Brent Spence Bridge to be repaired with help from the federal government

The federal government is providing money for long-needed repairs to the Brent-Spence Bridge. It is a double deck cantilever truss bridge that carries Interstates 71 and 75 across the Ohio River from Covington, Kentucky to Cincinnati, Ohio. The upper deck is for Kentucky-bound traffic and the lower deck is for Ohio-bound traffic.

The bridge, opened in 1963, is a frequent traveler and has been a source of traffic jams on a daily basis for many years. It was originally built to carry 80,000 to 100,000 vehicles per day, but in recent years the bridge has seen 160,000 to 180,000 vehicles pass daily and has become a conduit for major freight carriers. The increase in workload has caused concern to Republican Ohio Gov. Mike Devine and Democratic Kentucky Gov. Andy Beshear.

DeWine said both states and their senators have actively lobbied for federal dollars to make necessary repairs.

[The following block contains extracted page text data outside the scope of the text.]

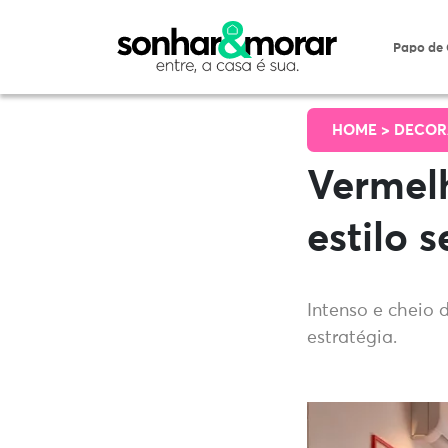
Papo de
HOME >
DECOR
Vermelh
estilo 
Intenso e cheio 
estratégia.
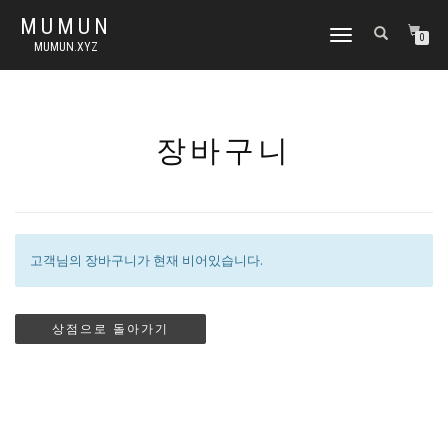
MUMUN
토
0
MUMUN.XYZ
글
내
비
게
이
장바구니
션
고객님의 장바구니가 현재 비어있습니다.
상점으로 돌아가기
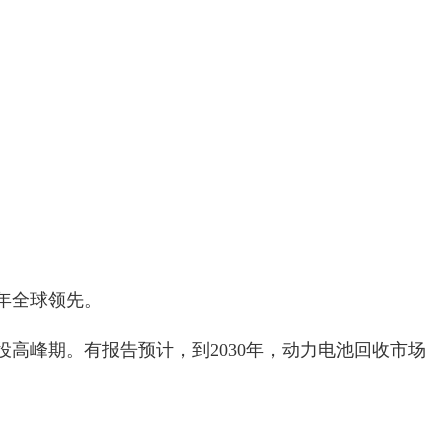
多年全球领先。
高峰期。有报告预计，到2030年，动力电池回收市场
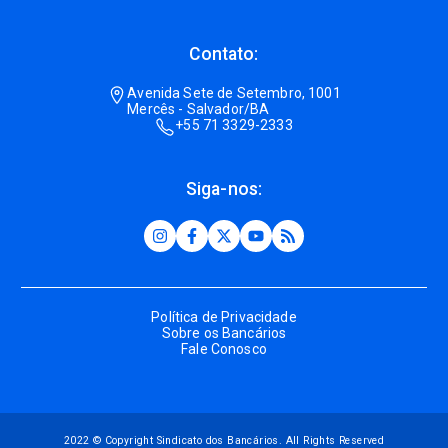
Contato:
Avenida Sete de Setembro, 1001
Mercês - Salvador/BA
+55 71 3329-2333
Siga-nos:
Política de Privacidade
Sobre os Bancários
Fale Conosco
2022 © Copyright Sindicato dos Bancários. All Rights Reserved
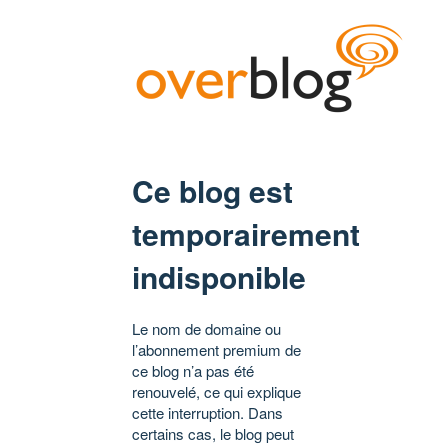
Ce blog est
temporairement
indisponible
Le nom de domaine ou
l’abonnement premium de
ce blog n’a pas été
renouvelé, ce qui explique
cette interruption. Dans
certains cas, le blog peut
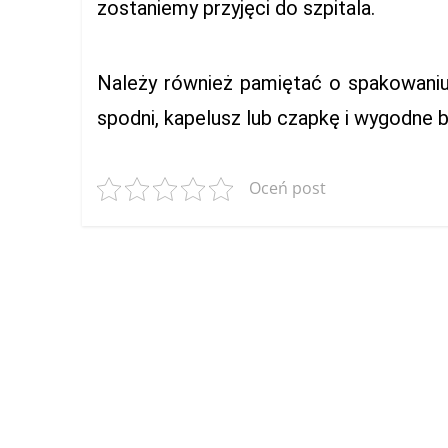
zostaniemy przyjęci do szpitala.
Należy również pamiętać o spakowaniu
spodni, kapelusz lub czapkę i wygodne b
Oceń post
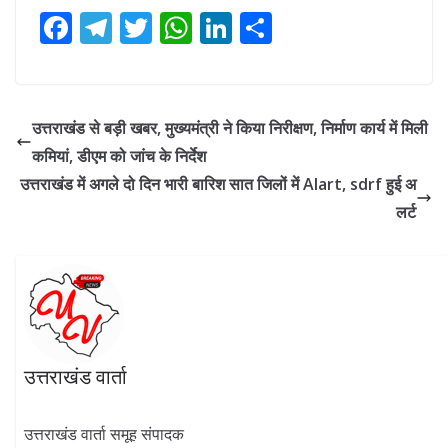
F
T
T
W
Li
S
ac
el
w
h
n
h
e
e
itt
at
k
ar
b
gr
er
s
e
e
उत्तराखंड से बड़ी खबर, मुख्यमंत्री ने किया निरीक्षण, निर्माण कार्य में मिली
o
a
A
dI
कमियां, डीएम को जांच के निर्देश
o
m
p
n
उत्तराखंड में अगले दो दिन भारी बारिश सात जिलों में Alart, sdrf हुई अ
k
p
लर्ट
उत्तराखंड वार्ता
उत्तराखंड वार्ता समूह संपादक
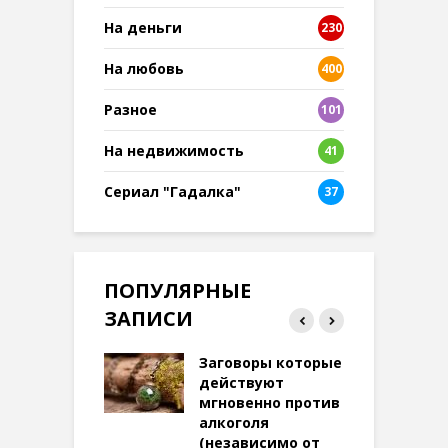
На деньги
230
На любовь
400
Разное
101
8
На недвижимость
41
Сериал "Гадалка"
37
ПОПУЛЯРНЫЕ
ЗАПИСИ
ток на удачу
Заговоры которые
З
терее: самый
действуют
ктивный и
мгновенно против
м
той
алкоголя
п
(независимо от
м
269 просмотров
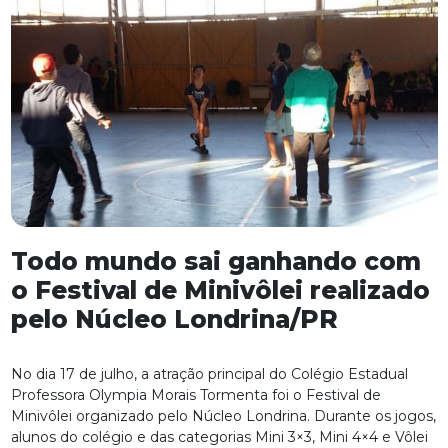
Todo mundo sai ganhando com
o Festival de Minivôlei realizado
pelo Núcleo Londrina/PR
No dia 17 de julho, a atração principal do Colégio Estadual
Professora Olympia Morais Tormenta foi o Festival de
Minivôlei organizado pelo Núcleo Londrina. Durante os jogos,
alunos do colégio e das categorias Mini 3×3, Mini 4×4 e Vôlei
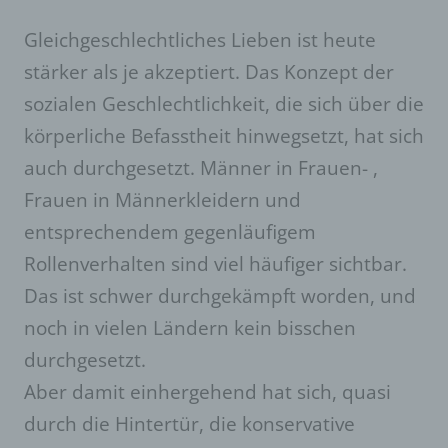
Gleichgeschlechtliches Lieben ist heute
stärker als je akzeptiert. Das Konzept der
sozialen Geschlechtlichkeit, die sich über die
körperliche Befasstheit hinwegsetzt, hat sich
auch durchgesetzt. Männer in Frauen- ,
Frauen in Männerkleidern und
entsprechendem gegenläufigem
Rollenverhalten sind viel häufiger sichtbar.
Das ist schwer durchgekämpft worden, und
noch in vielen Ländern kein bisschen
durchgesetzt.
Aber damit einhergehend hat sich, quasi
durch die Hintertür, die konservative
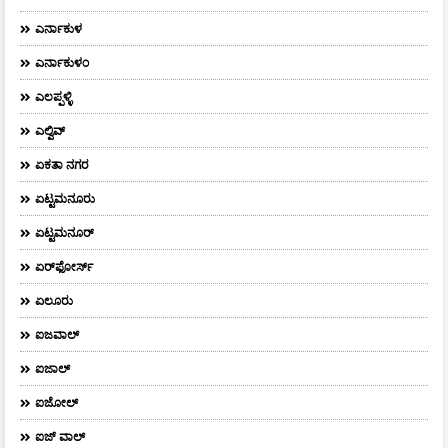
ಎರ್ನಾಕುಳ
ಎರ್ನಾಕುಳಂ
ಎಲಪ್ಪಳ್ಳಿ
ಎಲ್ವಿವ್
ಏಕತಾ ನಗರ
ಏಟ್ಟಮನೂರು
ಏಟ್ಟಮನೂರ್
ಏರ್‌ಫೋರ್ಸ್‌
ಏಲೂರು
ಐಜವಾಲ್
ಐಜಾಲ್
ಐಜೋಲ್
ಐಜ್ ವಾಲ್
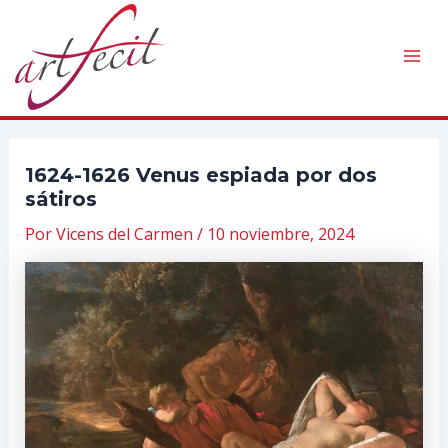
Ir
al
contenido
Mai
Men
1624-1626 Venus espiada por dos
sátiros
Por
Vicens del Carmen
/
10 noviembre, 2024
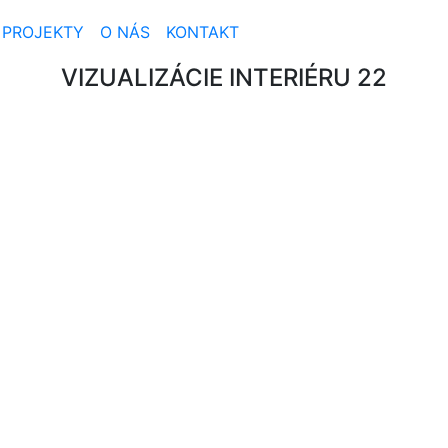
PROJEKTY
O NÁS
KONTAKT
VIZUALIZÁCIE INTERIÉRU 22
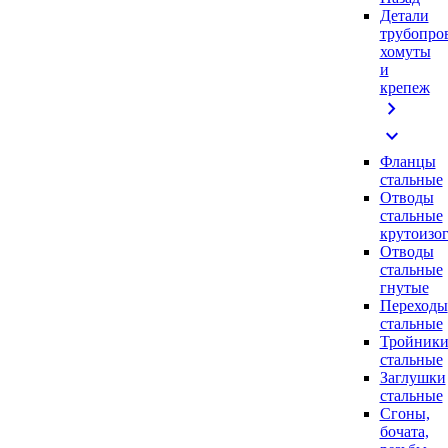
Детали
трубопро
хомуты
и
крепеж
chevron_right
expand_more
Фланцы
стальные
Отводы
стальные
крутоизо
Отводы
стальные
гнутые
Переходы
стальные
Тройник
стальные
Заглушки
стальные
Сгоны,
бочата,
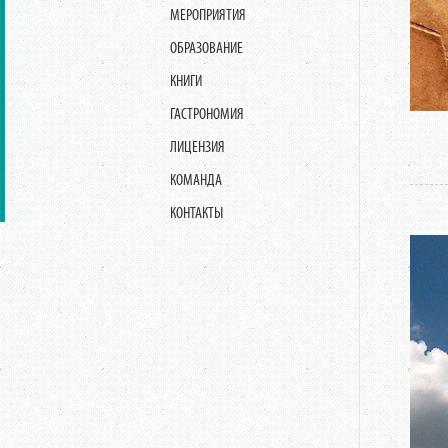
МЕРОПРИЯТИЯ
ОБРАЗОВАНИЕ
КНИГИ
ГАСТРОНОМИЯ
ЛИЦЕНЗИЯ
КОМАНДА
КОНТАКТЫ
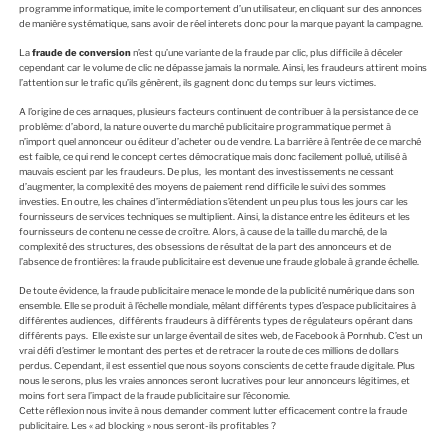
programme informatique, imite le comportement d’un utilisateur, en cliquant sur des annonces
de manière systématique, sans avoir de réel interets donc pour la marque payant la campagne.
La
fraude de conversion
n’est qu’une variante de la fraude par clic, plus difficile à déceler
cependant car le volume de clic ne dépasse jamais la normale. Ainsi, les fraudeurs attirent moins
l’attention sur le trafic qu’ils génèrent, ils gagnent donc du temps sur leurs victimes.
A l’origine de ces arnaques, plusieurs facteurs continuent de contribuer à la persistance de ce
problème: d’abord, la nature ouverte du marché publicitaire programmatique permet à
n’import quel annonceur ou éditeur d’acheter ou de vendre. La barrière à l’entrée de ce marché
est faible, ce qui rend le concept certes démocratique mais donc facilement pollué, utilisé à
mauvais escient par les fraudeurs. De plus, les montant des investissements ne cessant
d’augmenter, la complexité des moyens de paiement rend difficile le suivi des sommes
investies. En outre, les chaînes d’intermédiation s’étendent un peu plus tous les jours car les
fournisseurs de services techniques se multiplient. Ainsi, la distance entre les éditeurs et les
fournisseurs de contenu ne cesse de croître. Alors, à cause de la taille du marché, de la
complexité des structures, des obsessions de résultat de la part des annonceurs et de
l’absence de frontières: la fraude publicitaire est devenue une fraude globale à grande échelle.
De toute évidence, la fraude publicitaire menace le monde de la publicité numérique dans son
ensemble. Elle se produit à l’échelle mondiale, mêlant différents types d’espace publicitaires à
différentes audiences, différents fraudeurs à différents types de régulateurs opérant dans
différents pays. Elle existe sur un large éventail de sites web, de Facebook à Pornhub. C’est un
vrai défi d’estimer le montant des pertes et de retracer la route de ces millions de dollars
perdus. Cependant, il est essentiel que nous soyons conscients de cette fraude digitale. Plus
nous le serons, plus les vraies annonces seront lucratives pour leur annonceurs légitimes, et
moins fort sera l’impact de la fraude publicitaire sur l’économie.
Cette réflexion nous invite à nous demander comment lutter efficacement contre la fraude
publicitaire. Les « ad blocking » nous seront-ils profitables ?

“The construction of this bridge will cost about 3.6 billion dollars, and this is the main problem. It’s a huge amount of money, and Kentucky and Ohio just didn’t have the money to build it without tolls,” DeWine said.

DeWine said no states want to charge tolls, and this new money means they won’t have to. The federal government will provide $1.635 billion in grants to complete the project, while Ohio and Kentucky will receive $1 billion each, DeWine said. Work should begin at the end of 2023.

Two people are sitting in the cab of a large truck in the middle of a parking lot.  The truck appears to be moving forward.  There are three more trucks in the background.

Ohio Department of Transportation


Ohio Department of Transportation

Ohio Department of Transportation crews are dispatched from Ashtabula to Buffalo to help with hurricane damage.

In other Ohio traffic news, the Ohio Department of Transportation (ODOT) is sending more than two dozen of its employees to Buffalo, New York, to help them navigate a weekend blizzard after the city called for help.

“A crew of 28 ODOT employees, about a dozen dump trucks and a few more vehicles headed east and headed to Western New York, where they will remain until next Tuesday. I was told that they would mainly shovel snow, put it in dump trucks and take it out of the surrounding streets and areas where it has accumulated quite a lot,” said Matt Breuning from ODOT.

Bruning says brigades have been pulled in from across the state to avoid a shortage of ODOT personnel in Ohio.